Emscripten\footnote{\url{https://webassembly.org/}} started with the goal to compile unmodified C and C++ applications to JavaScript. They did this by acting as a compiler backend to LLVM assembly. High level languages compile through a frontend into the LLVM intermediate representation. Well known frontends are Clang and LLVM-GCC. From there it gets passed through a backend to generate the architecture specific machine code. Emscripten hooks in here to generate asm.js, a performant JavaScript subset. In figure \ref{fig:emscripten-chain} one such example chain can be seen. On the left is the original C code which sums up numbers from 1 to 100. The resulting LLVM assembly can be seen in the middle. It is definitely more verbose, but easier to work on for the backend compiler. Notable are the allocation instructions, the labeled code blocks and code flow moves. The JavaScript representation on the right is the nearly one to one translation of the LLVM assembly.
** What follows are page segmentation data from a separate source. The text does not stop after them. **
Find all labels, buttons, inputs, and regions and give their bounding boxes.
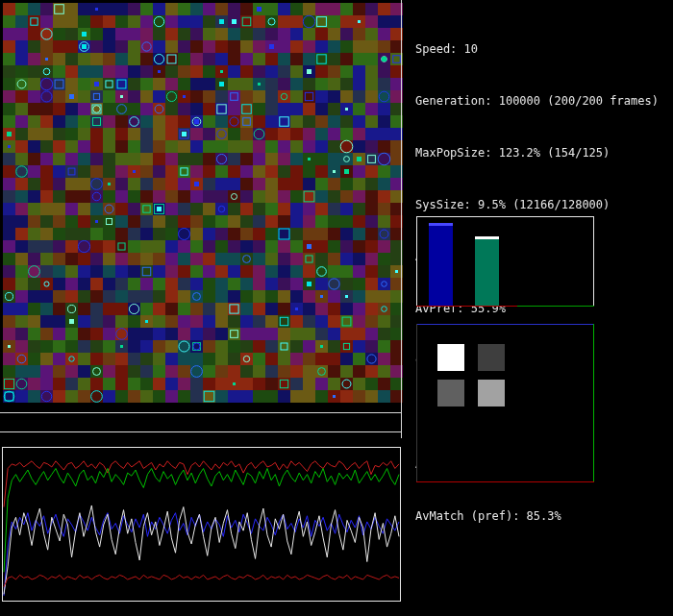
app-window: Speed: 10 Generation: 100000 (200/200 fr… bbox=[0, 0, 673, 616]
population-bar-chart-canvas bbox=[416, 216, 594, 307]
stat-speed: Speed: 10 bbox=[415, 40, 659, 58]
stat-avmatch-pref: AvMatch (pref): 85.3% bbox=[415, 507, 659, 525]
stat-maxpopsize: MaxPopSize: 123.2% (154/125) bbox=[415, 144, 659, 161]
history-line-chart-canvas bbox=[3, 448, 400, 601]
history-chart-panel bbox=[2, 447, 401, 602]
vertical-divider bbox=[401, 0, 402, 438]
world-grid-canvas bbox=[3, 3, 403, 403]
horizontal-divider-bottom bbox=[0, 431, 402, 432]
stat-generation: Generation: 100000 (200/200 frames) bbox=[415, 92, 659, 110]
horizontal-divider-top bbox=[0, 412, 402, 413]
match-matrix-canvas bbox=[416, 324, 594, 482]
stat-syssize: SysSize: 9.5% (12166/128000) bbox=[415, 196, 659, 213]
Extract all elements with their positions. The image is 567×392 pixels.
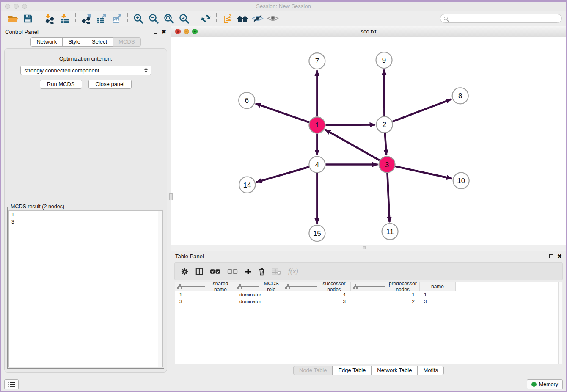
table-tabs: Node Table Edge Table Network Table Moti…: [171, 364, 566, 377]
node-label-3: 3: [385, 161, 389, 169]
column-header-name[interactable]: name: [420, 282, 456, 291]
node-label-8: 8: [458, 92, 462, 100]
mcds-buttons: Run MCDS Close panel: [5, 80, 167, 89]
toolbar-separator: [216, 13, 217, 24]
edge-2-9[interactable]: [384, 69, 385, 116]
toolbar-separator: [195, 13, 195, 24]
column-header-shared-name[interactable]: shared name: [175, 282, 235, 291]
node-label-11: 11: [386, 228, 394, 236]
hide-selected-button[interactable]: [250, 12, 265, 25]
edge-3-10[interactable]: [395, 166, 452, 179]
clone-network-button[interactable]: [220, 12, 235, 25]
control-panel-header: Control Panel ✖: [1, 26, 171, 37]
result-line: 3: [11, 218, 157, 226]
table-scrollbar[interactable]: [558, 282, 562, 364]
trash-icon: [259, 268, 265, 276]
import-table-icon: [59, 13, 70, 24]
edge-2-8[interactable]: [392, 99, 451, 121]
export-image-button[interactable]: [109, 12, 124, 25]
tab-motifs[interactable]: Motifs: [417, 366, 444, 375]
column-header-successor-nodes[interactable]: successor nodes: [283, 282, 351, 291]
float-panel-icon[interactable]: [154, 30, 157, 34]
refresh-network-button[interactable]: [198, 12, 213, 25]
node-label-10: 10: [457, 177, 465, 185]
memory-button[interactable]: Memory: [527, 379, 563, 389]
select-all-button[interactable]: [210, 268, 220, 275]
zoom-in-button[interactable]: [131, 12, 146, 25]
column-label: shared name: [206, 281, 235, 293]
edge-3-11[interactable]: [387, 173, 389, 222]
edge-1-6[interactable]: [256, 104, 309, 122]
import-network-button[interactable]: [42, 12, 57, 25]
edge-3-1[interactable]: [325, 130, 380, 160]
task-history-button[interactable]: [4, 379, 19, 389]
node-label-15: 15: [313, 229, 321, 237]
network-graph: 7968124314101511: [171, 37, 566, 245]
tab-edge-table[interactable]: Edge Table: [332, 366, 372, 375]
network-canvas[interactable]: 7968124314101511: [171, 37, 566, 245]
criterion-select[interactable]: strongly connected component: [20, 66, 151, 75]
tab-mcds[interactable]: MCDS: [113, 37, 140, 47]
run-mcds-button[interactable]: Run MCDS: [40, 80, 82, 89]
node-label-1: 1: [315, 121, 319, 129]
delete-column-button[interactable]: [259, 268, 265, 276]
unchecked-boxes-icon: [227, 268, 238, 275]
status-bar: Memory: [1, 377, 566, 391]
deselect-all-button[interactable]: [227, 268, 238, 275]
show-all-button[interactable]: [265, 12, 281, 25]
tab-style[interactable]: Style: [62, 37, 86, 47]
zoom-out-button[interactable]: [146, 12, 161, 25]
column-label: successor nodes: [318, 281, 350, 293]
search-input[interactable]: [450, 14, 561, 22]
right-column: ✕ − + scc.txt 7968124314101511 Table Pan…: [171, 26, 566, 377]
import-table-button[interactable]: [57, 12, 72, 25]
tab-network-table[interactable]: Network Table: [371, 366, 418, 375]
columns-icon: [195, 268, 203, 275]
mcds-result-lines[interactable]: 13: [8, 210, 163, 367]
tab-node-table[interactable]: Node Table: [293, 366, 333, 375]
edge-1-2[interactable]: [325, 125, 375, 125]
function-builder-button[interactable]: f(x): [288, 267, 298, 276]
eye-icon: [267, 14, 279, 23]
table-column-headers: shared nameMCDS rolesuccessor nodesprede…: [175, 282, 562, 291]
export-network-button[interactable]: [79, 12, 94, 25]
search-icon: [444, 17, 448, 20]
zoom-fit-button[interactable]: [161, 12, 176, 25]
create-column-button[interactable]: [245, 268, 252, 275]
first-neighbors-button[interactable]: [235, 12, 250, 25]
table-settings-button[interactable]: [181, 268, 189, 276]
application-window: Session: New Session: [0, 0, 567, 392]
edge-2-3[interactable]: [385, 133, 386, 155]
table-row[interactable]: 3dominator323: [175, 298, 562, 305]
edge-4-14[interactable]: [256, 167, 309, 182]
mcds-result-title: MCDS result (2 nodes): [9, 204, 66, 210]
search-field[interactable]: [440, 14, 562, 23]
show-columns-button[interactable]: [195, 268, 203, 275]
column-hierarchy-icon: [237, 284, 260, 289]
close-panel-button[interactable]: Close panel: [88, 80, 132, 89]
open-session-button[interactable]: [5, 12, 20, 25]
control-panel-tabs: Network Style Select MCDS: [1, 37, 171, 47]
resize-grip[interactable]: [363, 246, 366, 249]
save-session-button[interactable]: [20, 12, 36, 25]
close-panel-icon[interactable]: ✖: [162, 29, 166, 35]
column-header-MCDS-role[interactable]: MCDS role: [235, 282, 283, 291]
control-panel-title: Control Panel: [5, 29, 39, 35]
toolbar-separator: [127, 13, 128, 24]
mcds-result-group: MCDS result (2 nodes) 13: [7, 204, 164, 369]
network-window-titlebar: ✕ − + scc.txt: [171, 26, 566, 37]
column-header-predecessor-nodes[interactable]: predecessor nodes: [351, 282, 420, 291]
node-label-7: 7: [315, 57, 319, 65]
table-cell: dominator: [235, 299, 283, 304]
tab-network[interactable]: Network: [30, 37, 63, 47]
float-table-panel-icon[interactable]: [549, 254, 553, 258]
tab-select[interactable]: Select: [86, 37, 113, 47]
toolbar-separator: [39, 13, 39, 24]
export-table-button[interactable]: [94, 12, 109, 25]
export-image-icon: [111, 13, 123, 24]
table-cell: 2: [351, 299, 420, 304]
close-table-panel-icon[interactable]: ✖: [557, 254, 562, 259]
zoom-selected-button[interactable]: [176, 12, 192, 25]
delete-table-button[interactable]: [272, 268, 281, 275]
panel-divider-grip[interactable]: [169, 193, 173, 200]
The branching is done via a switch-in-for loop, memory is implemented by a JavaScript array named HEAP and LLVM assembly functions calls become normal JavaScript function calls like \textsf{\_printf()}. Through optimizations the code becomes more compact and only then more performant. \parencite{zakai2011emscripten}
\begin{figure}
\centering
\includegraphics[width=.3\linewidth]{./images/emscripten-c.png}
\includegraphics[width=.3\linewidth]{./images/emscripten-llvm.png}
\includegraphics[width=.3\linewidth]{./images/emscripten-js.png}
\caption{Example code when compiling a C program (left) to asm.js (right) through LLVM bytecode (middle) without optimizations. \parencite{zakai2011emscripten}}
\label{fig:emscripten-chain}
\end{figure}
It is in fact this project that inspired the creation of WebAssembly. It was even called the "natural evolution of asm.js"\footnote{\url{https://groups.google.com/forum/\#!topic/emscripten-discuss/k-egXO7AkJY/discussion}}. As of May 2018 Emscripten changed its default output to WebAssembly\footnote{\url{https://github.com/emscripten-core/emscripten/pull/6419}} while still supporting asm.js. Currently the default backend named \textsf{fastcomp} generates the WebAssembly bytecode from asm.js. A new backend however is about to take its place that compiles directly from LLVM \parencite{zakai2019llvmbackend}.
The compiler is only one part of the Emscripten toolchain. Part of that are various APIs, for example for file system emulation or network calls, and tools like the compiler mentioned.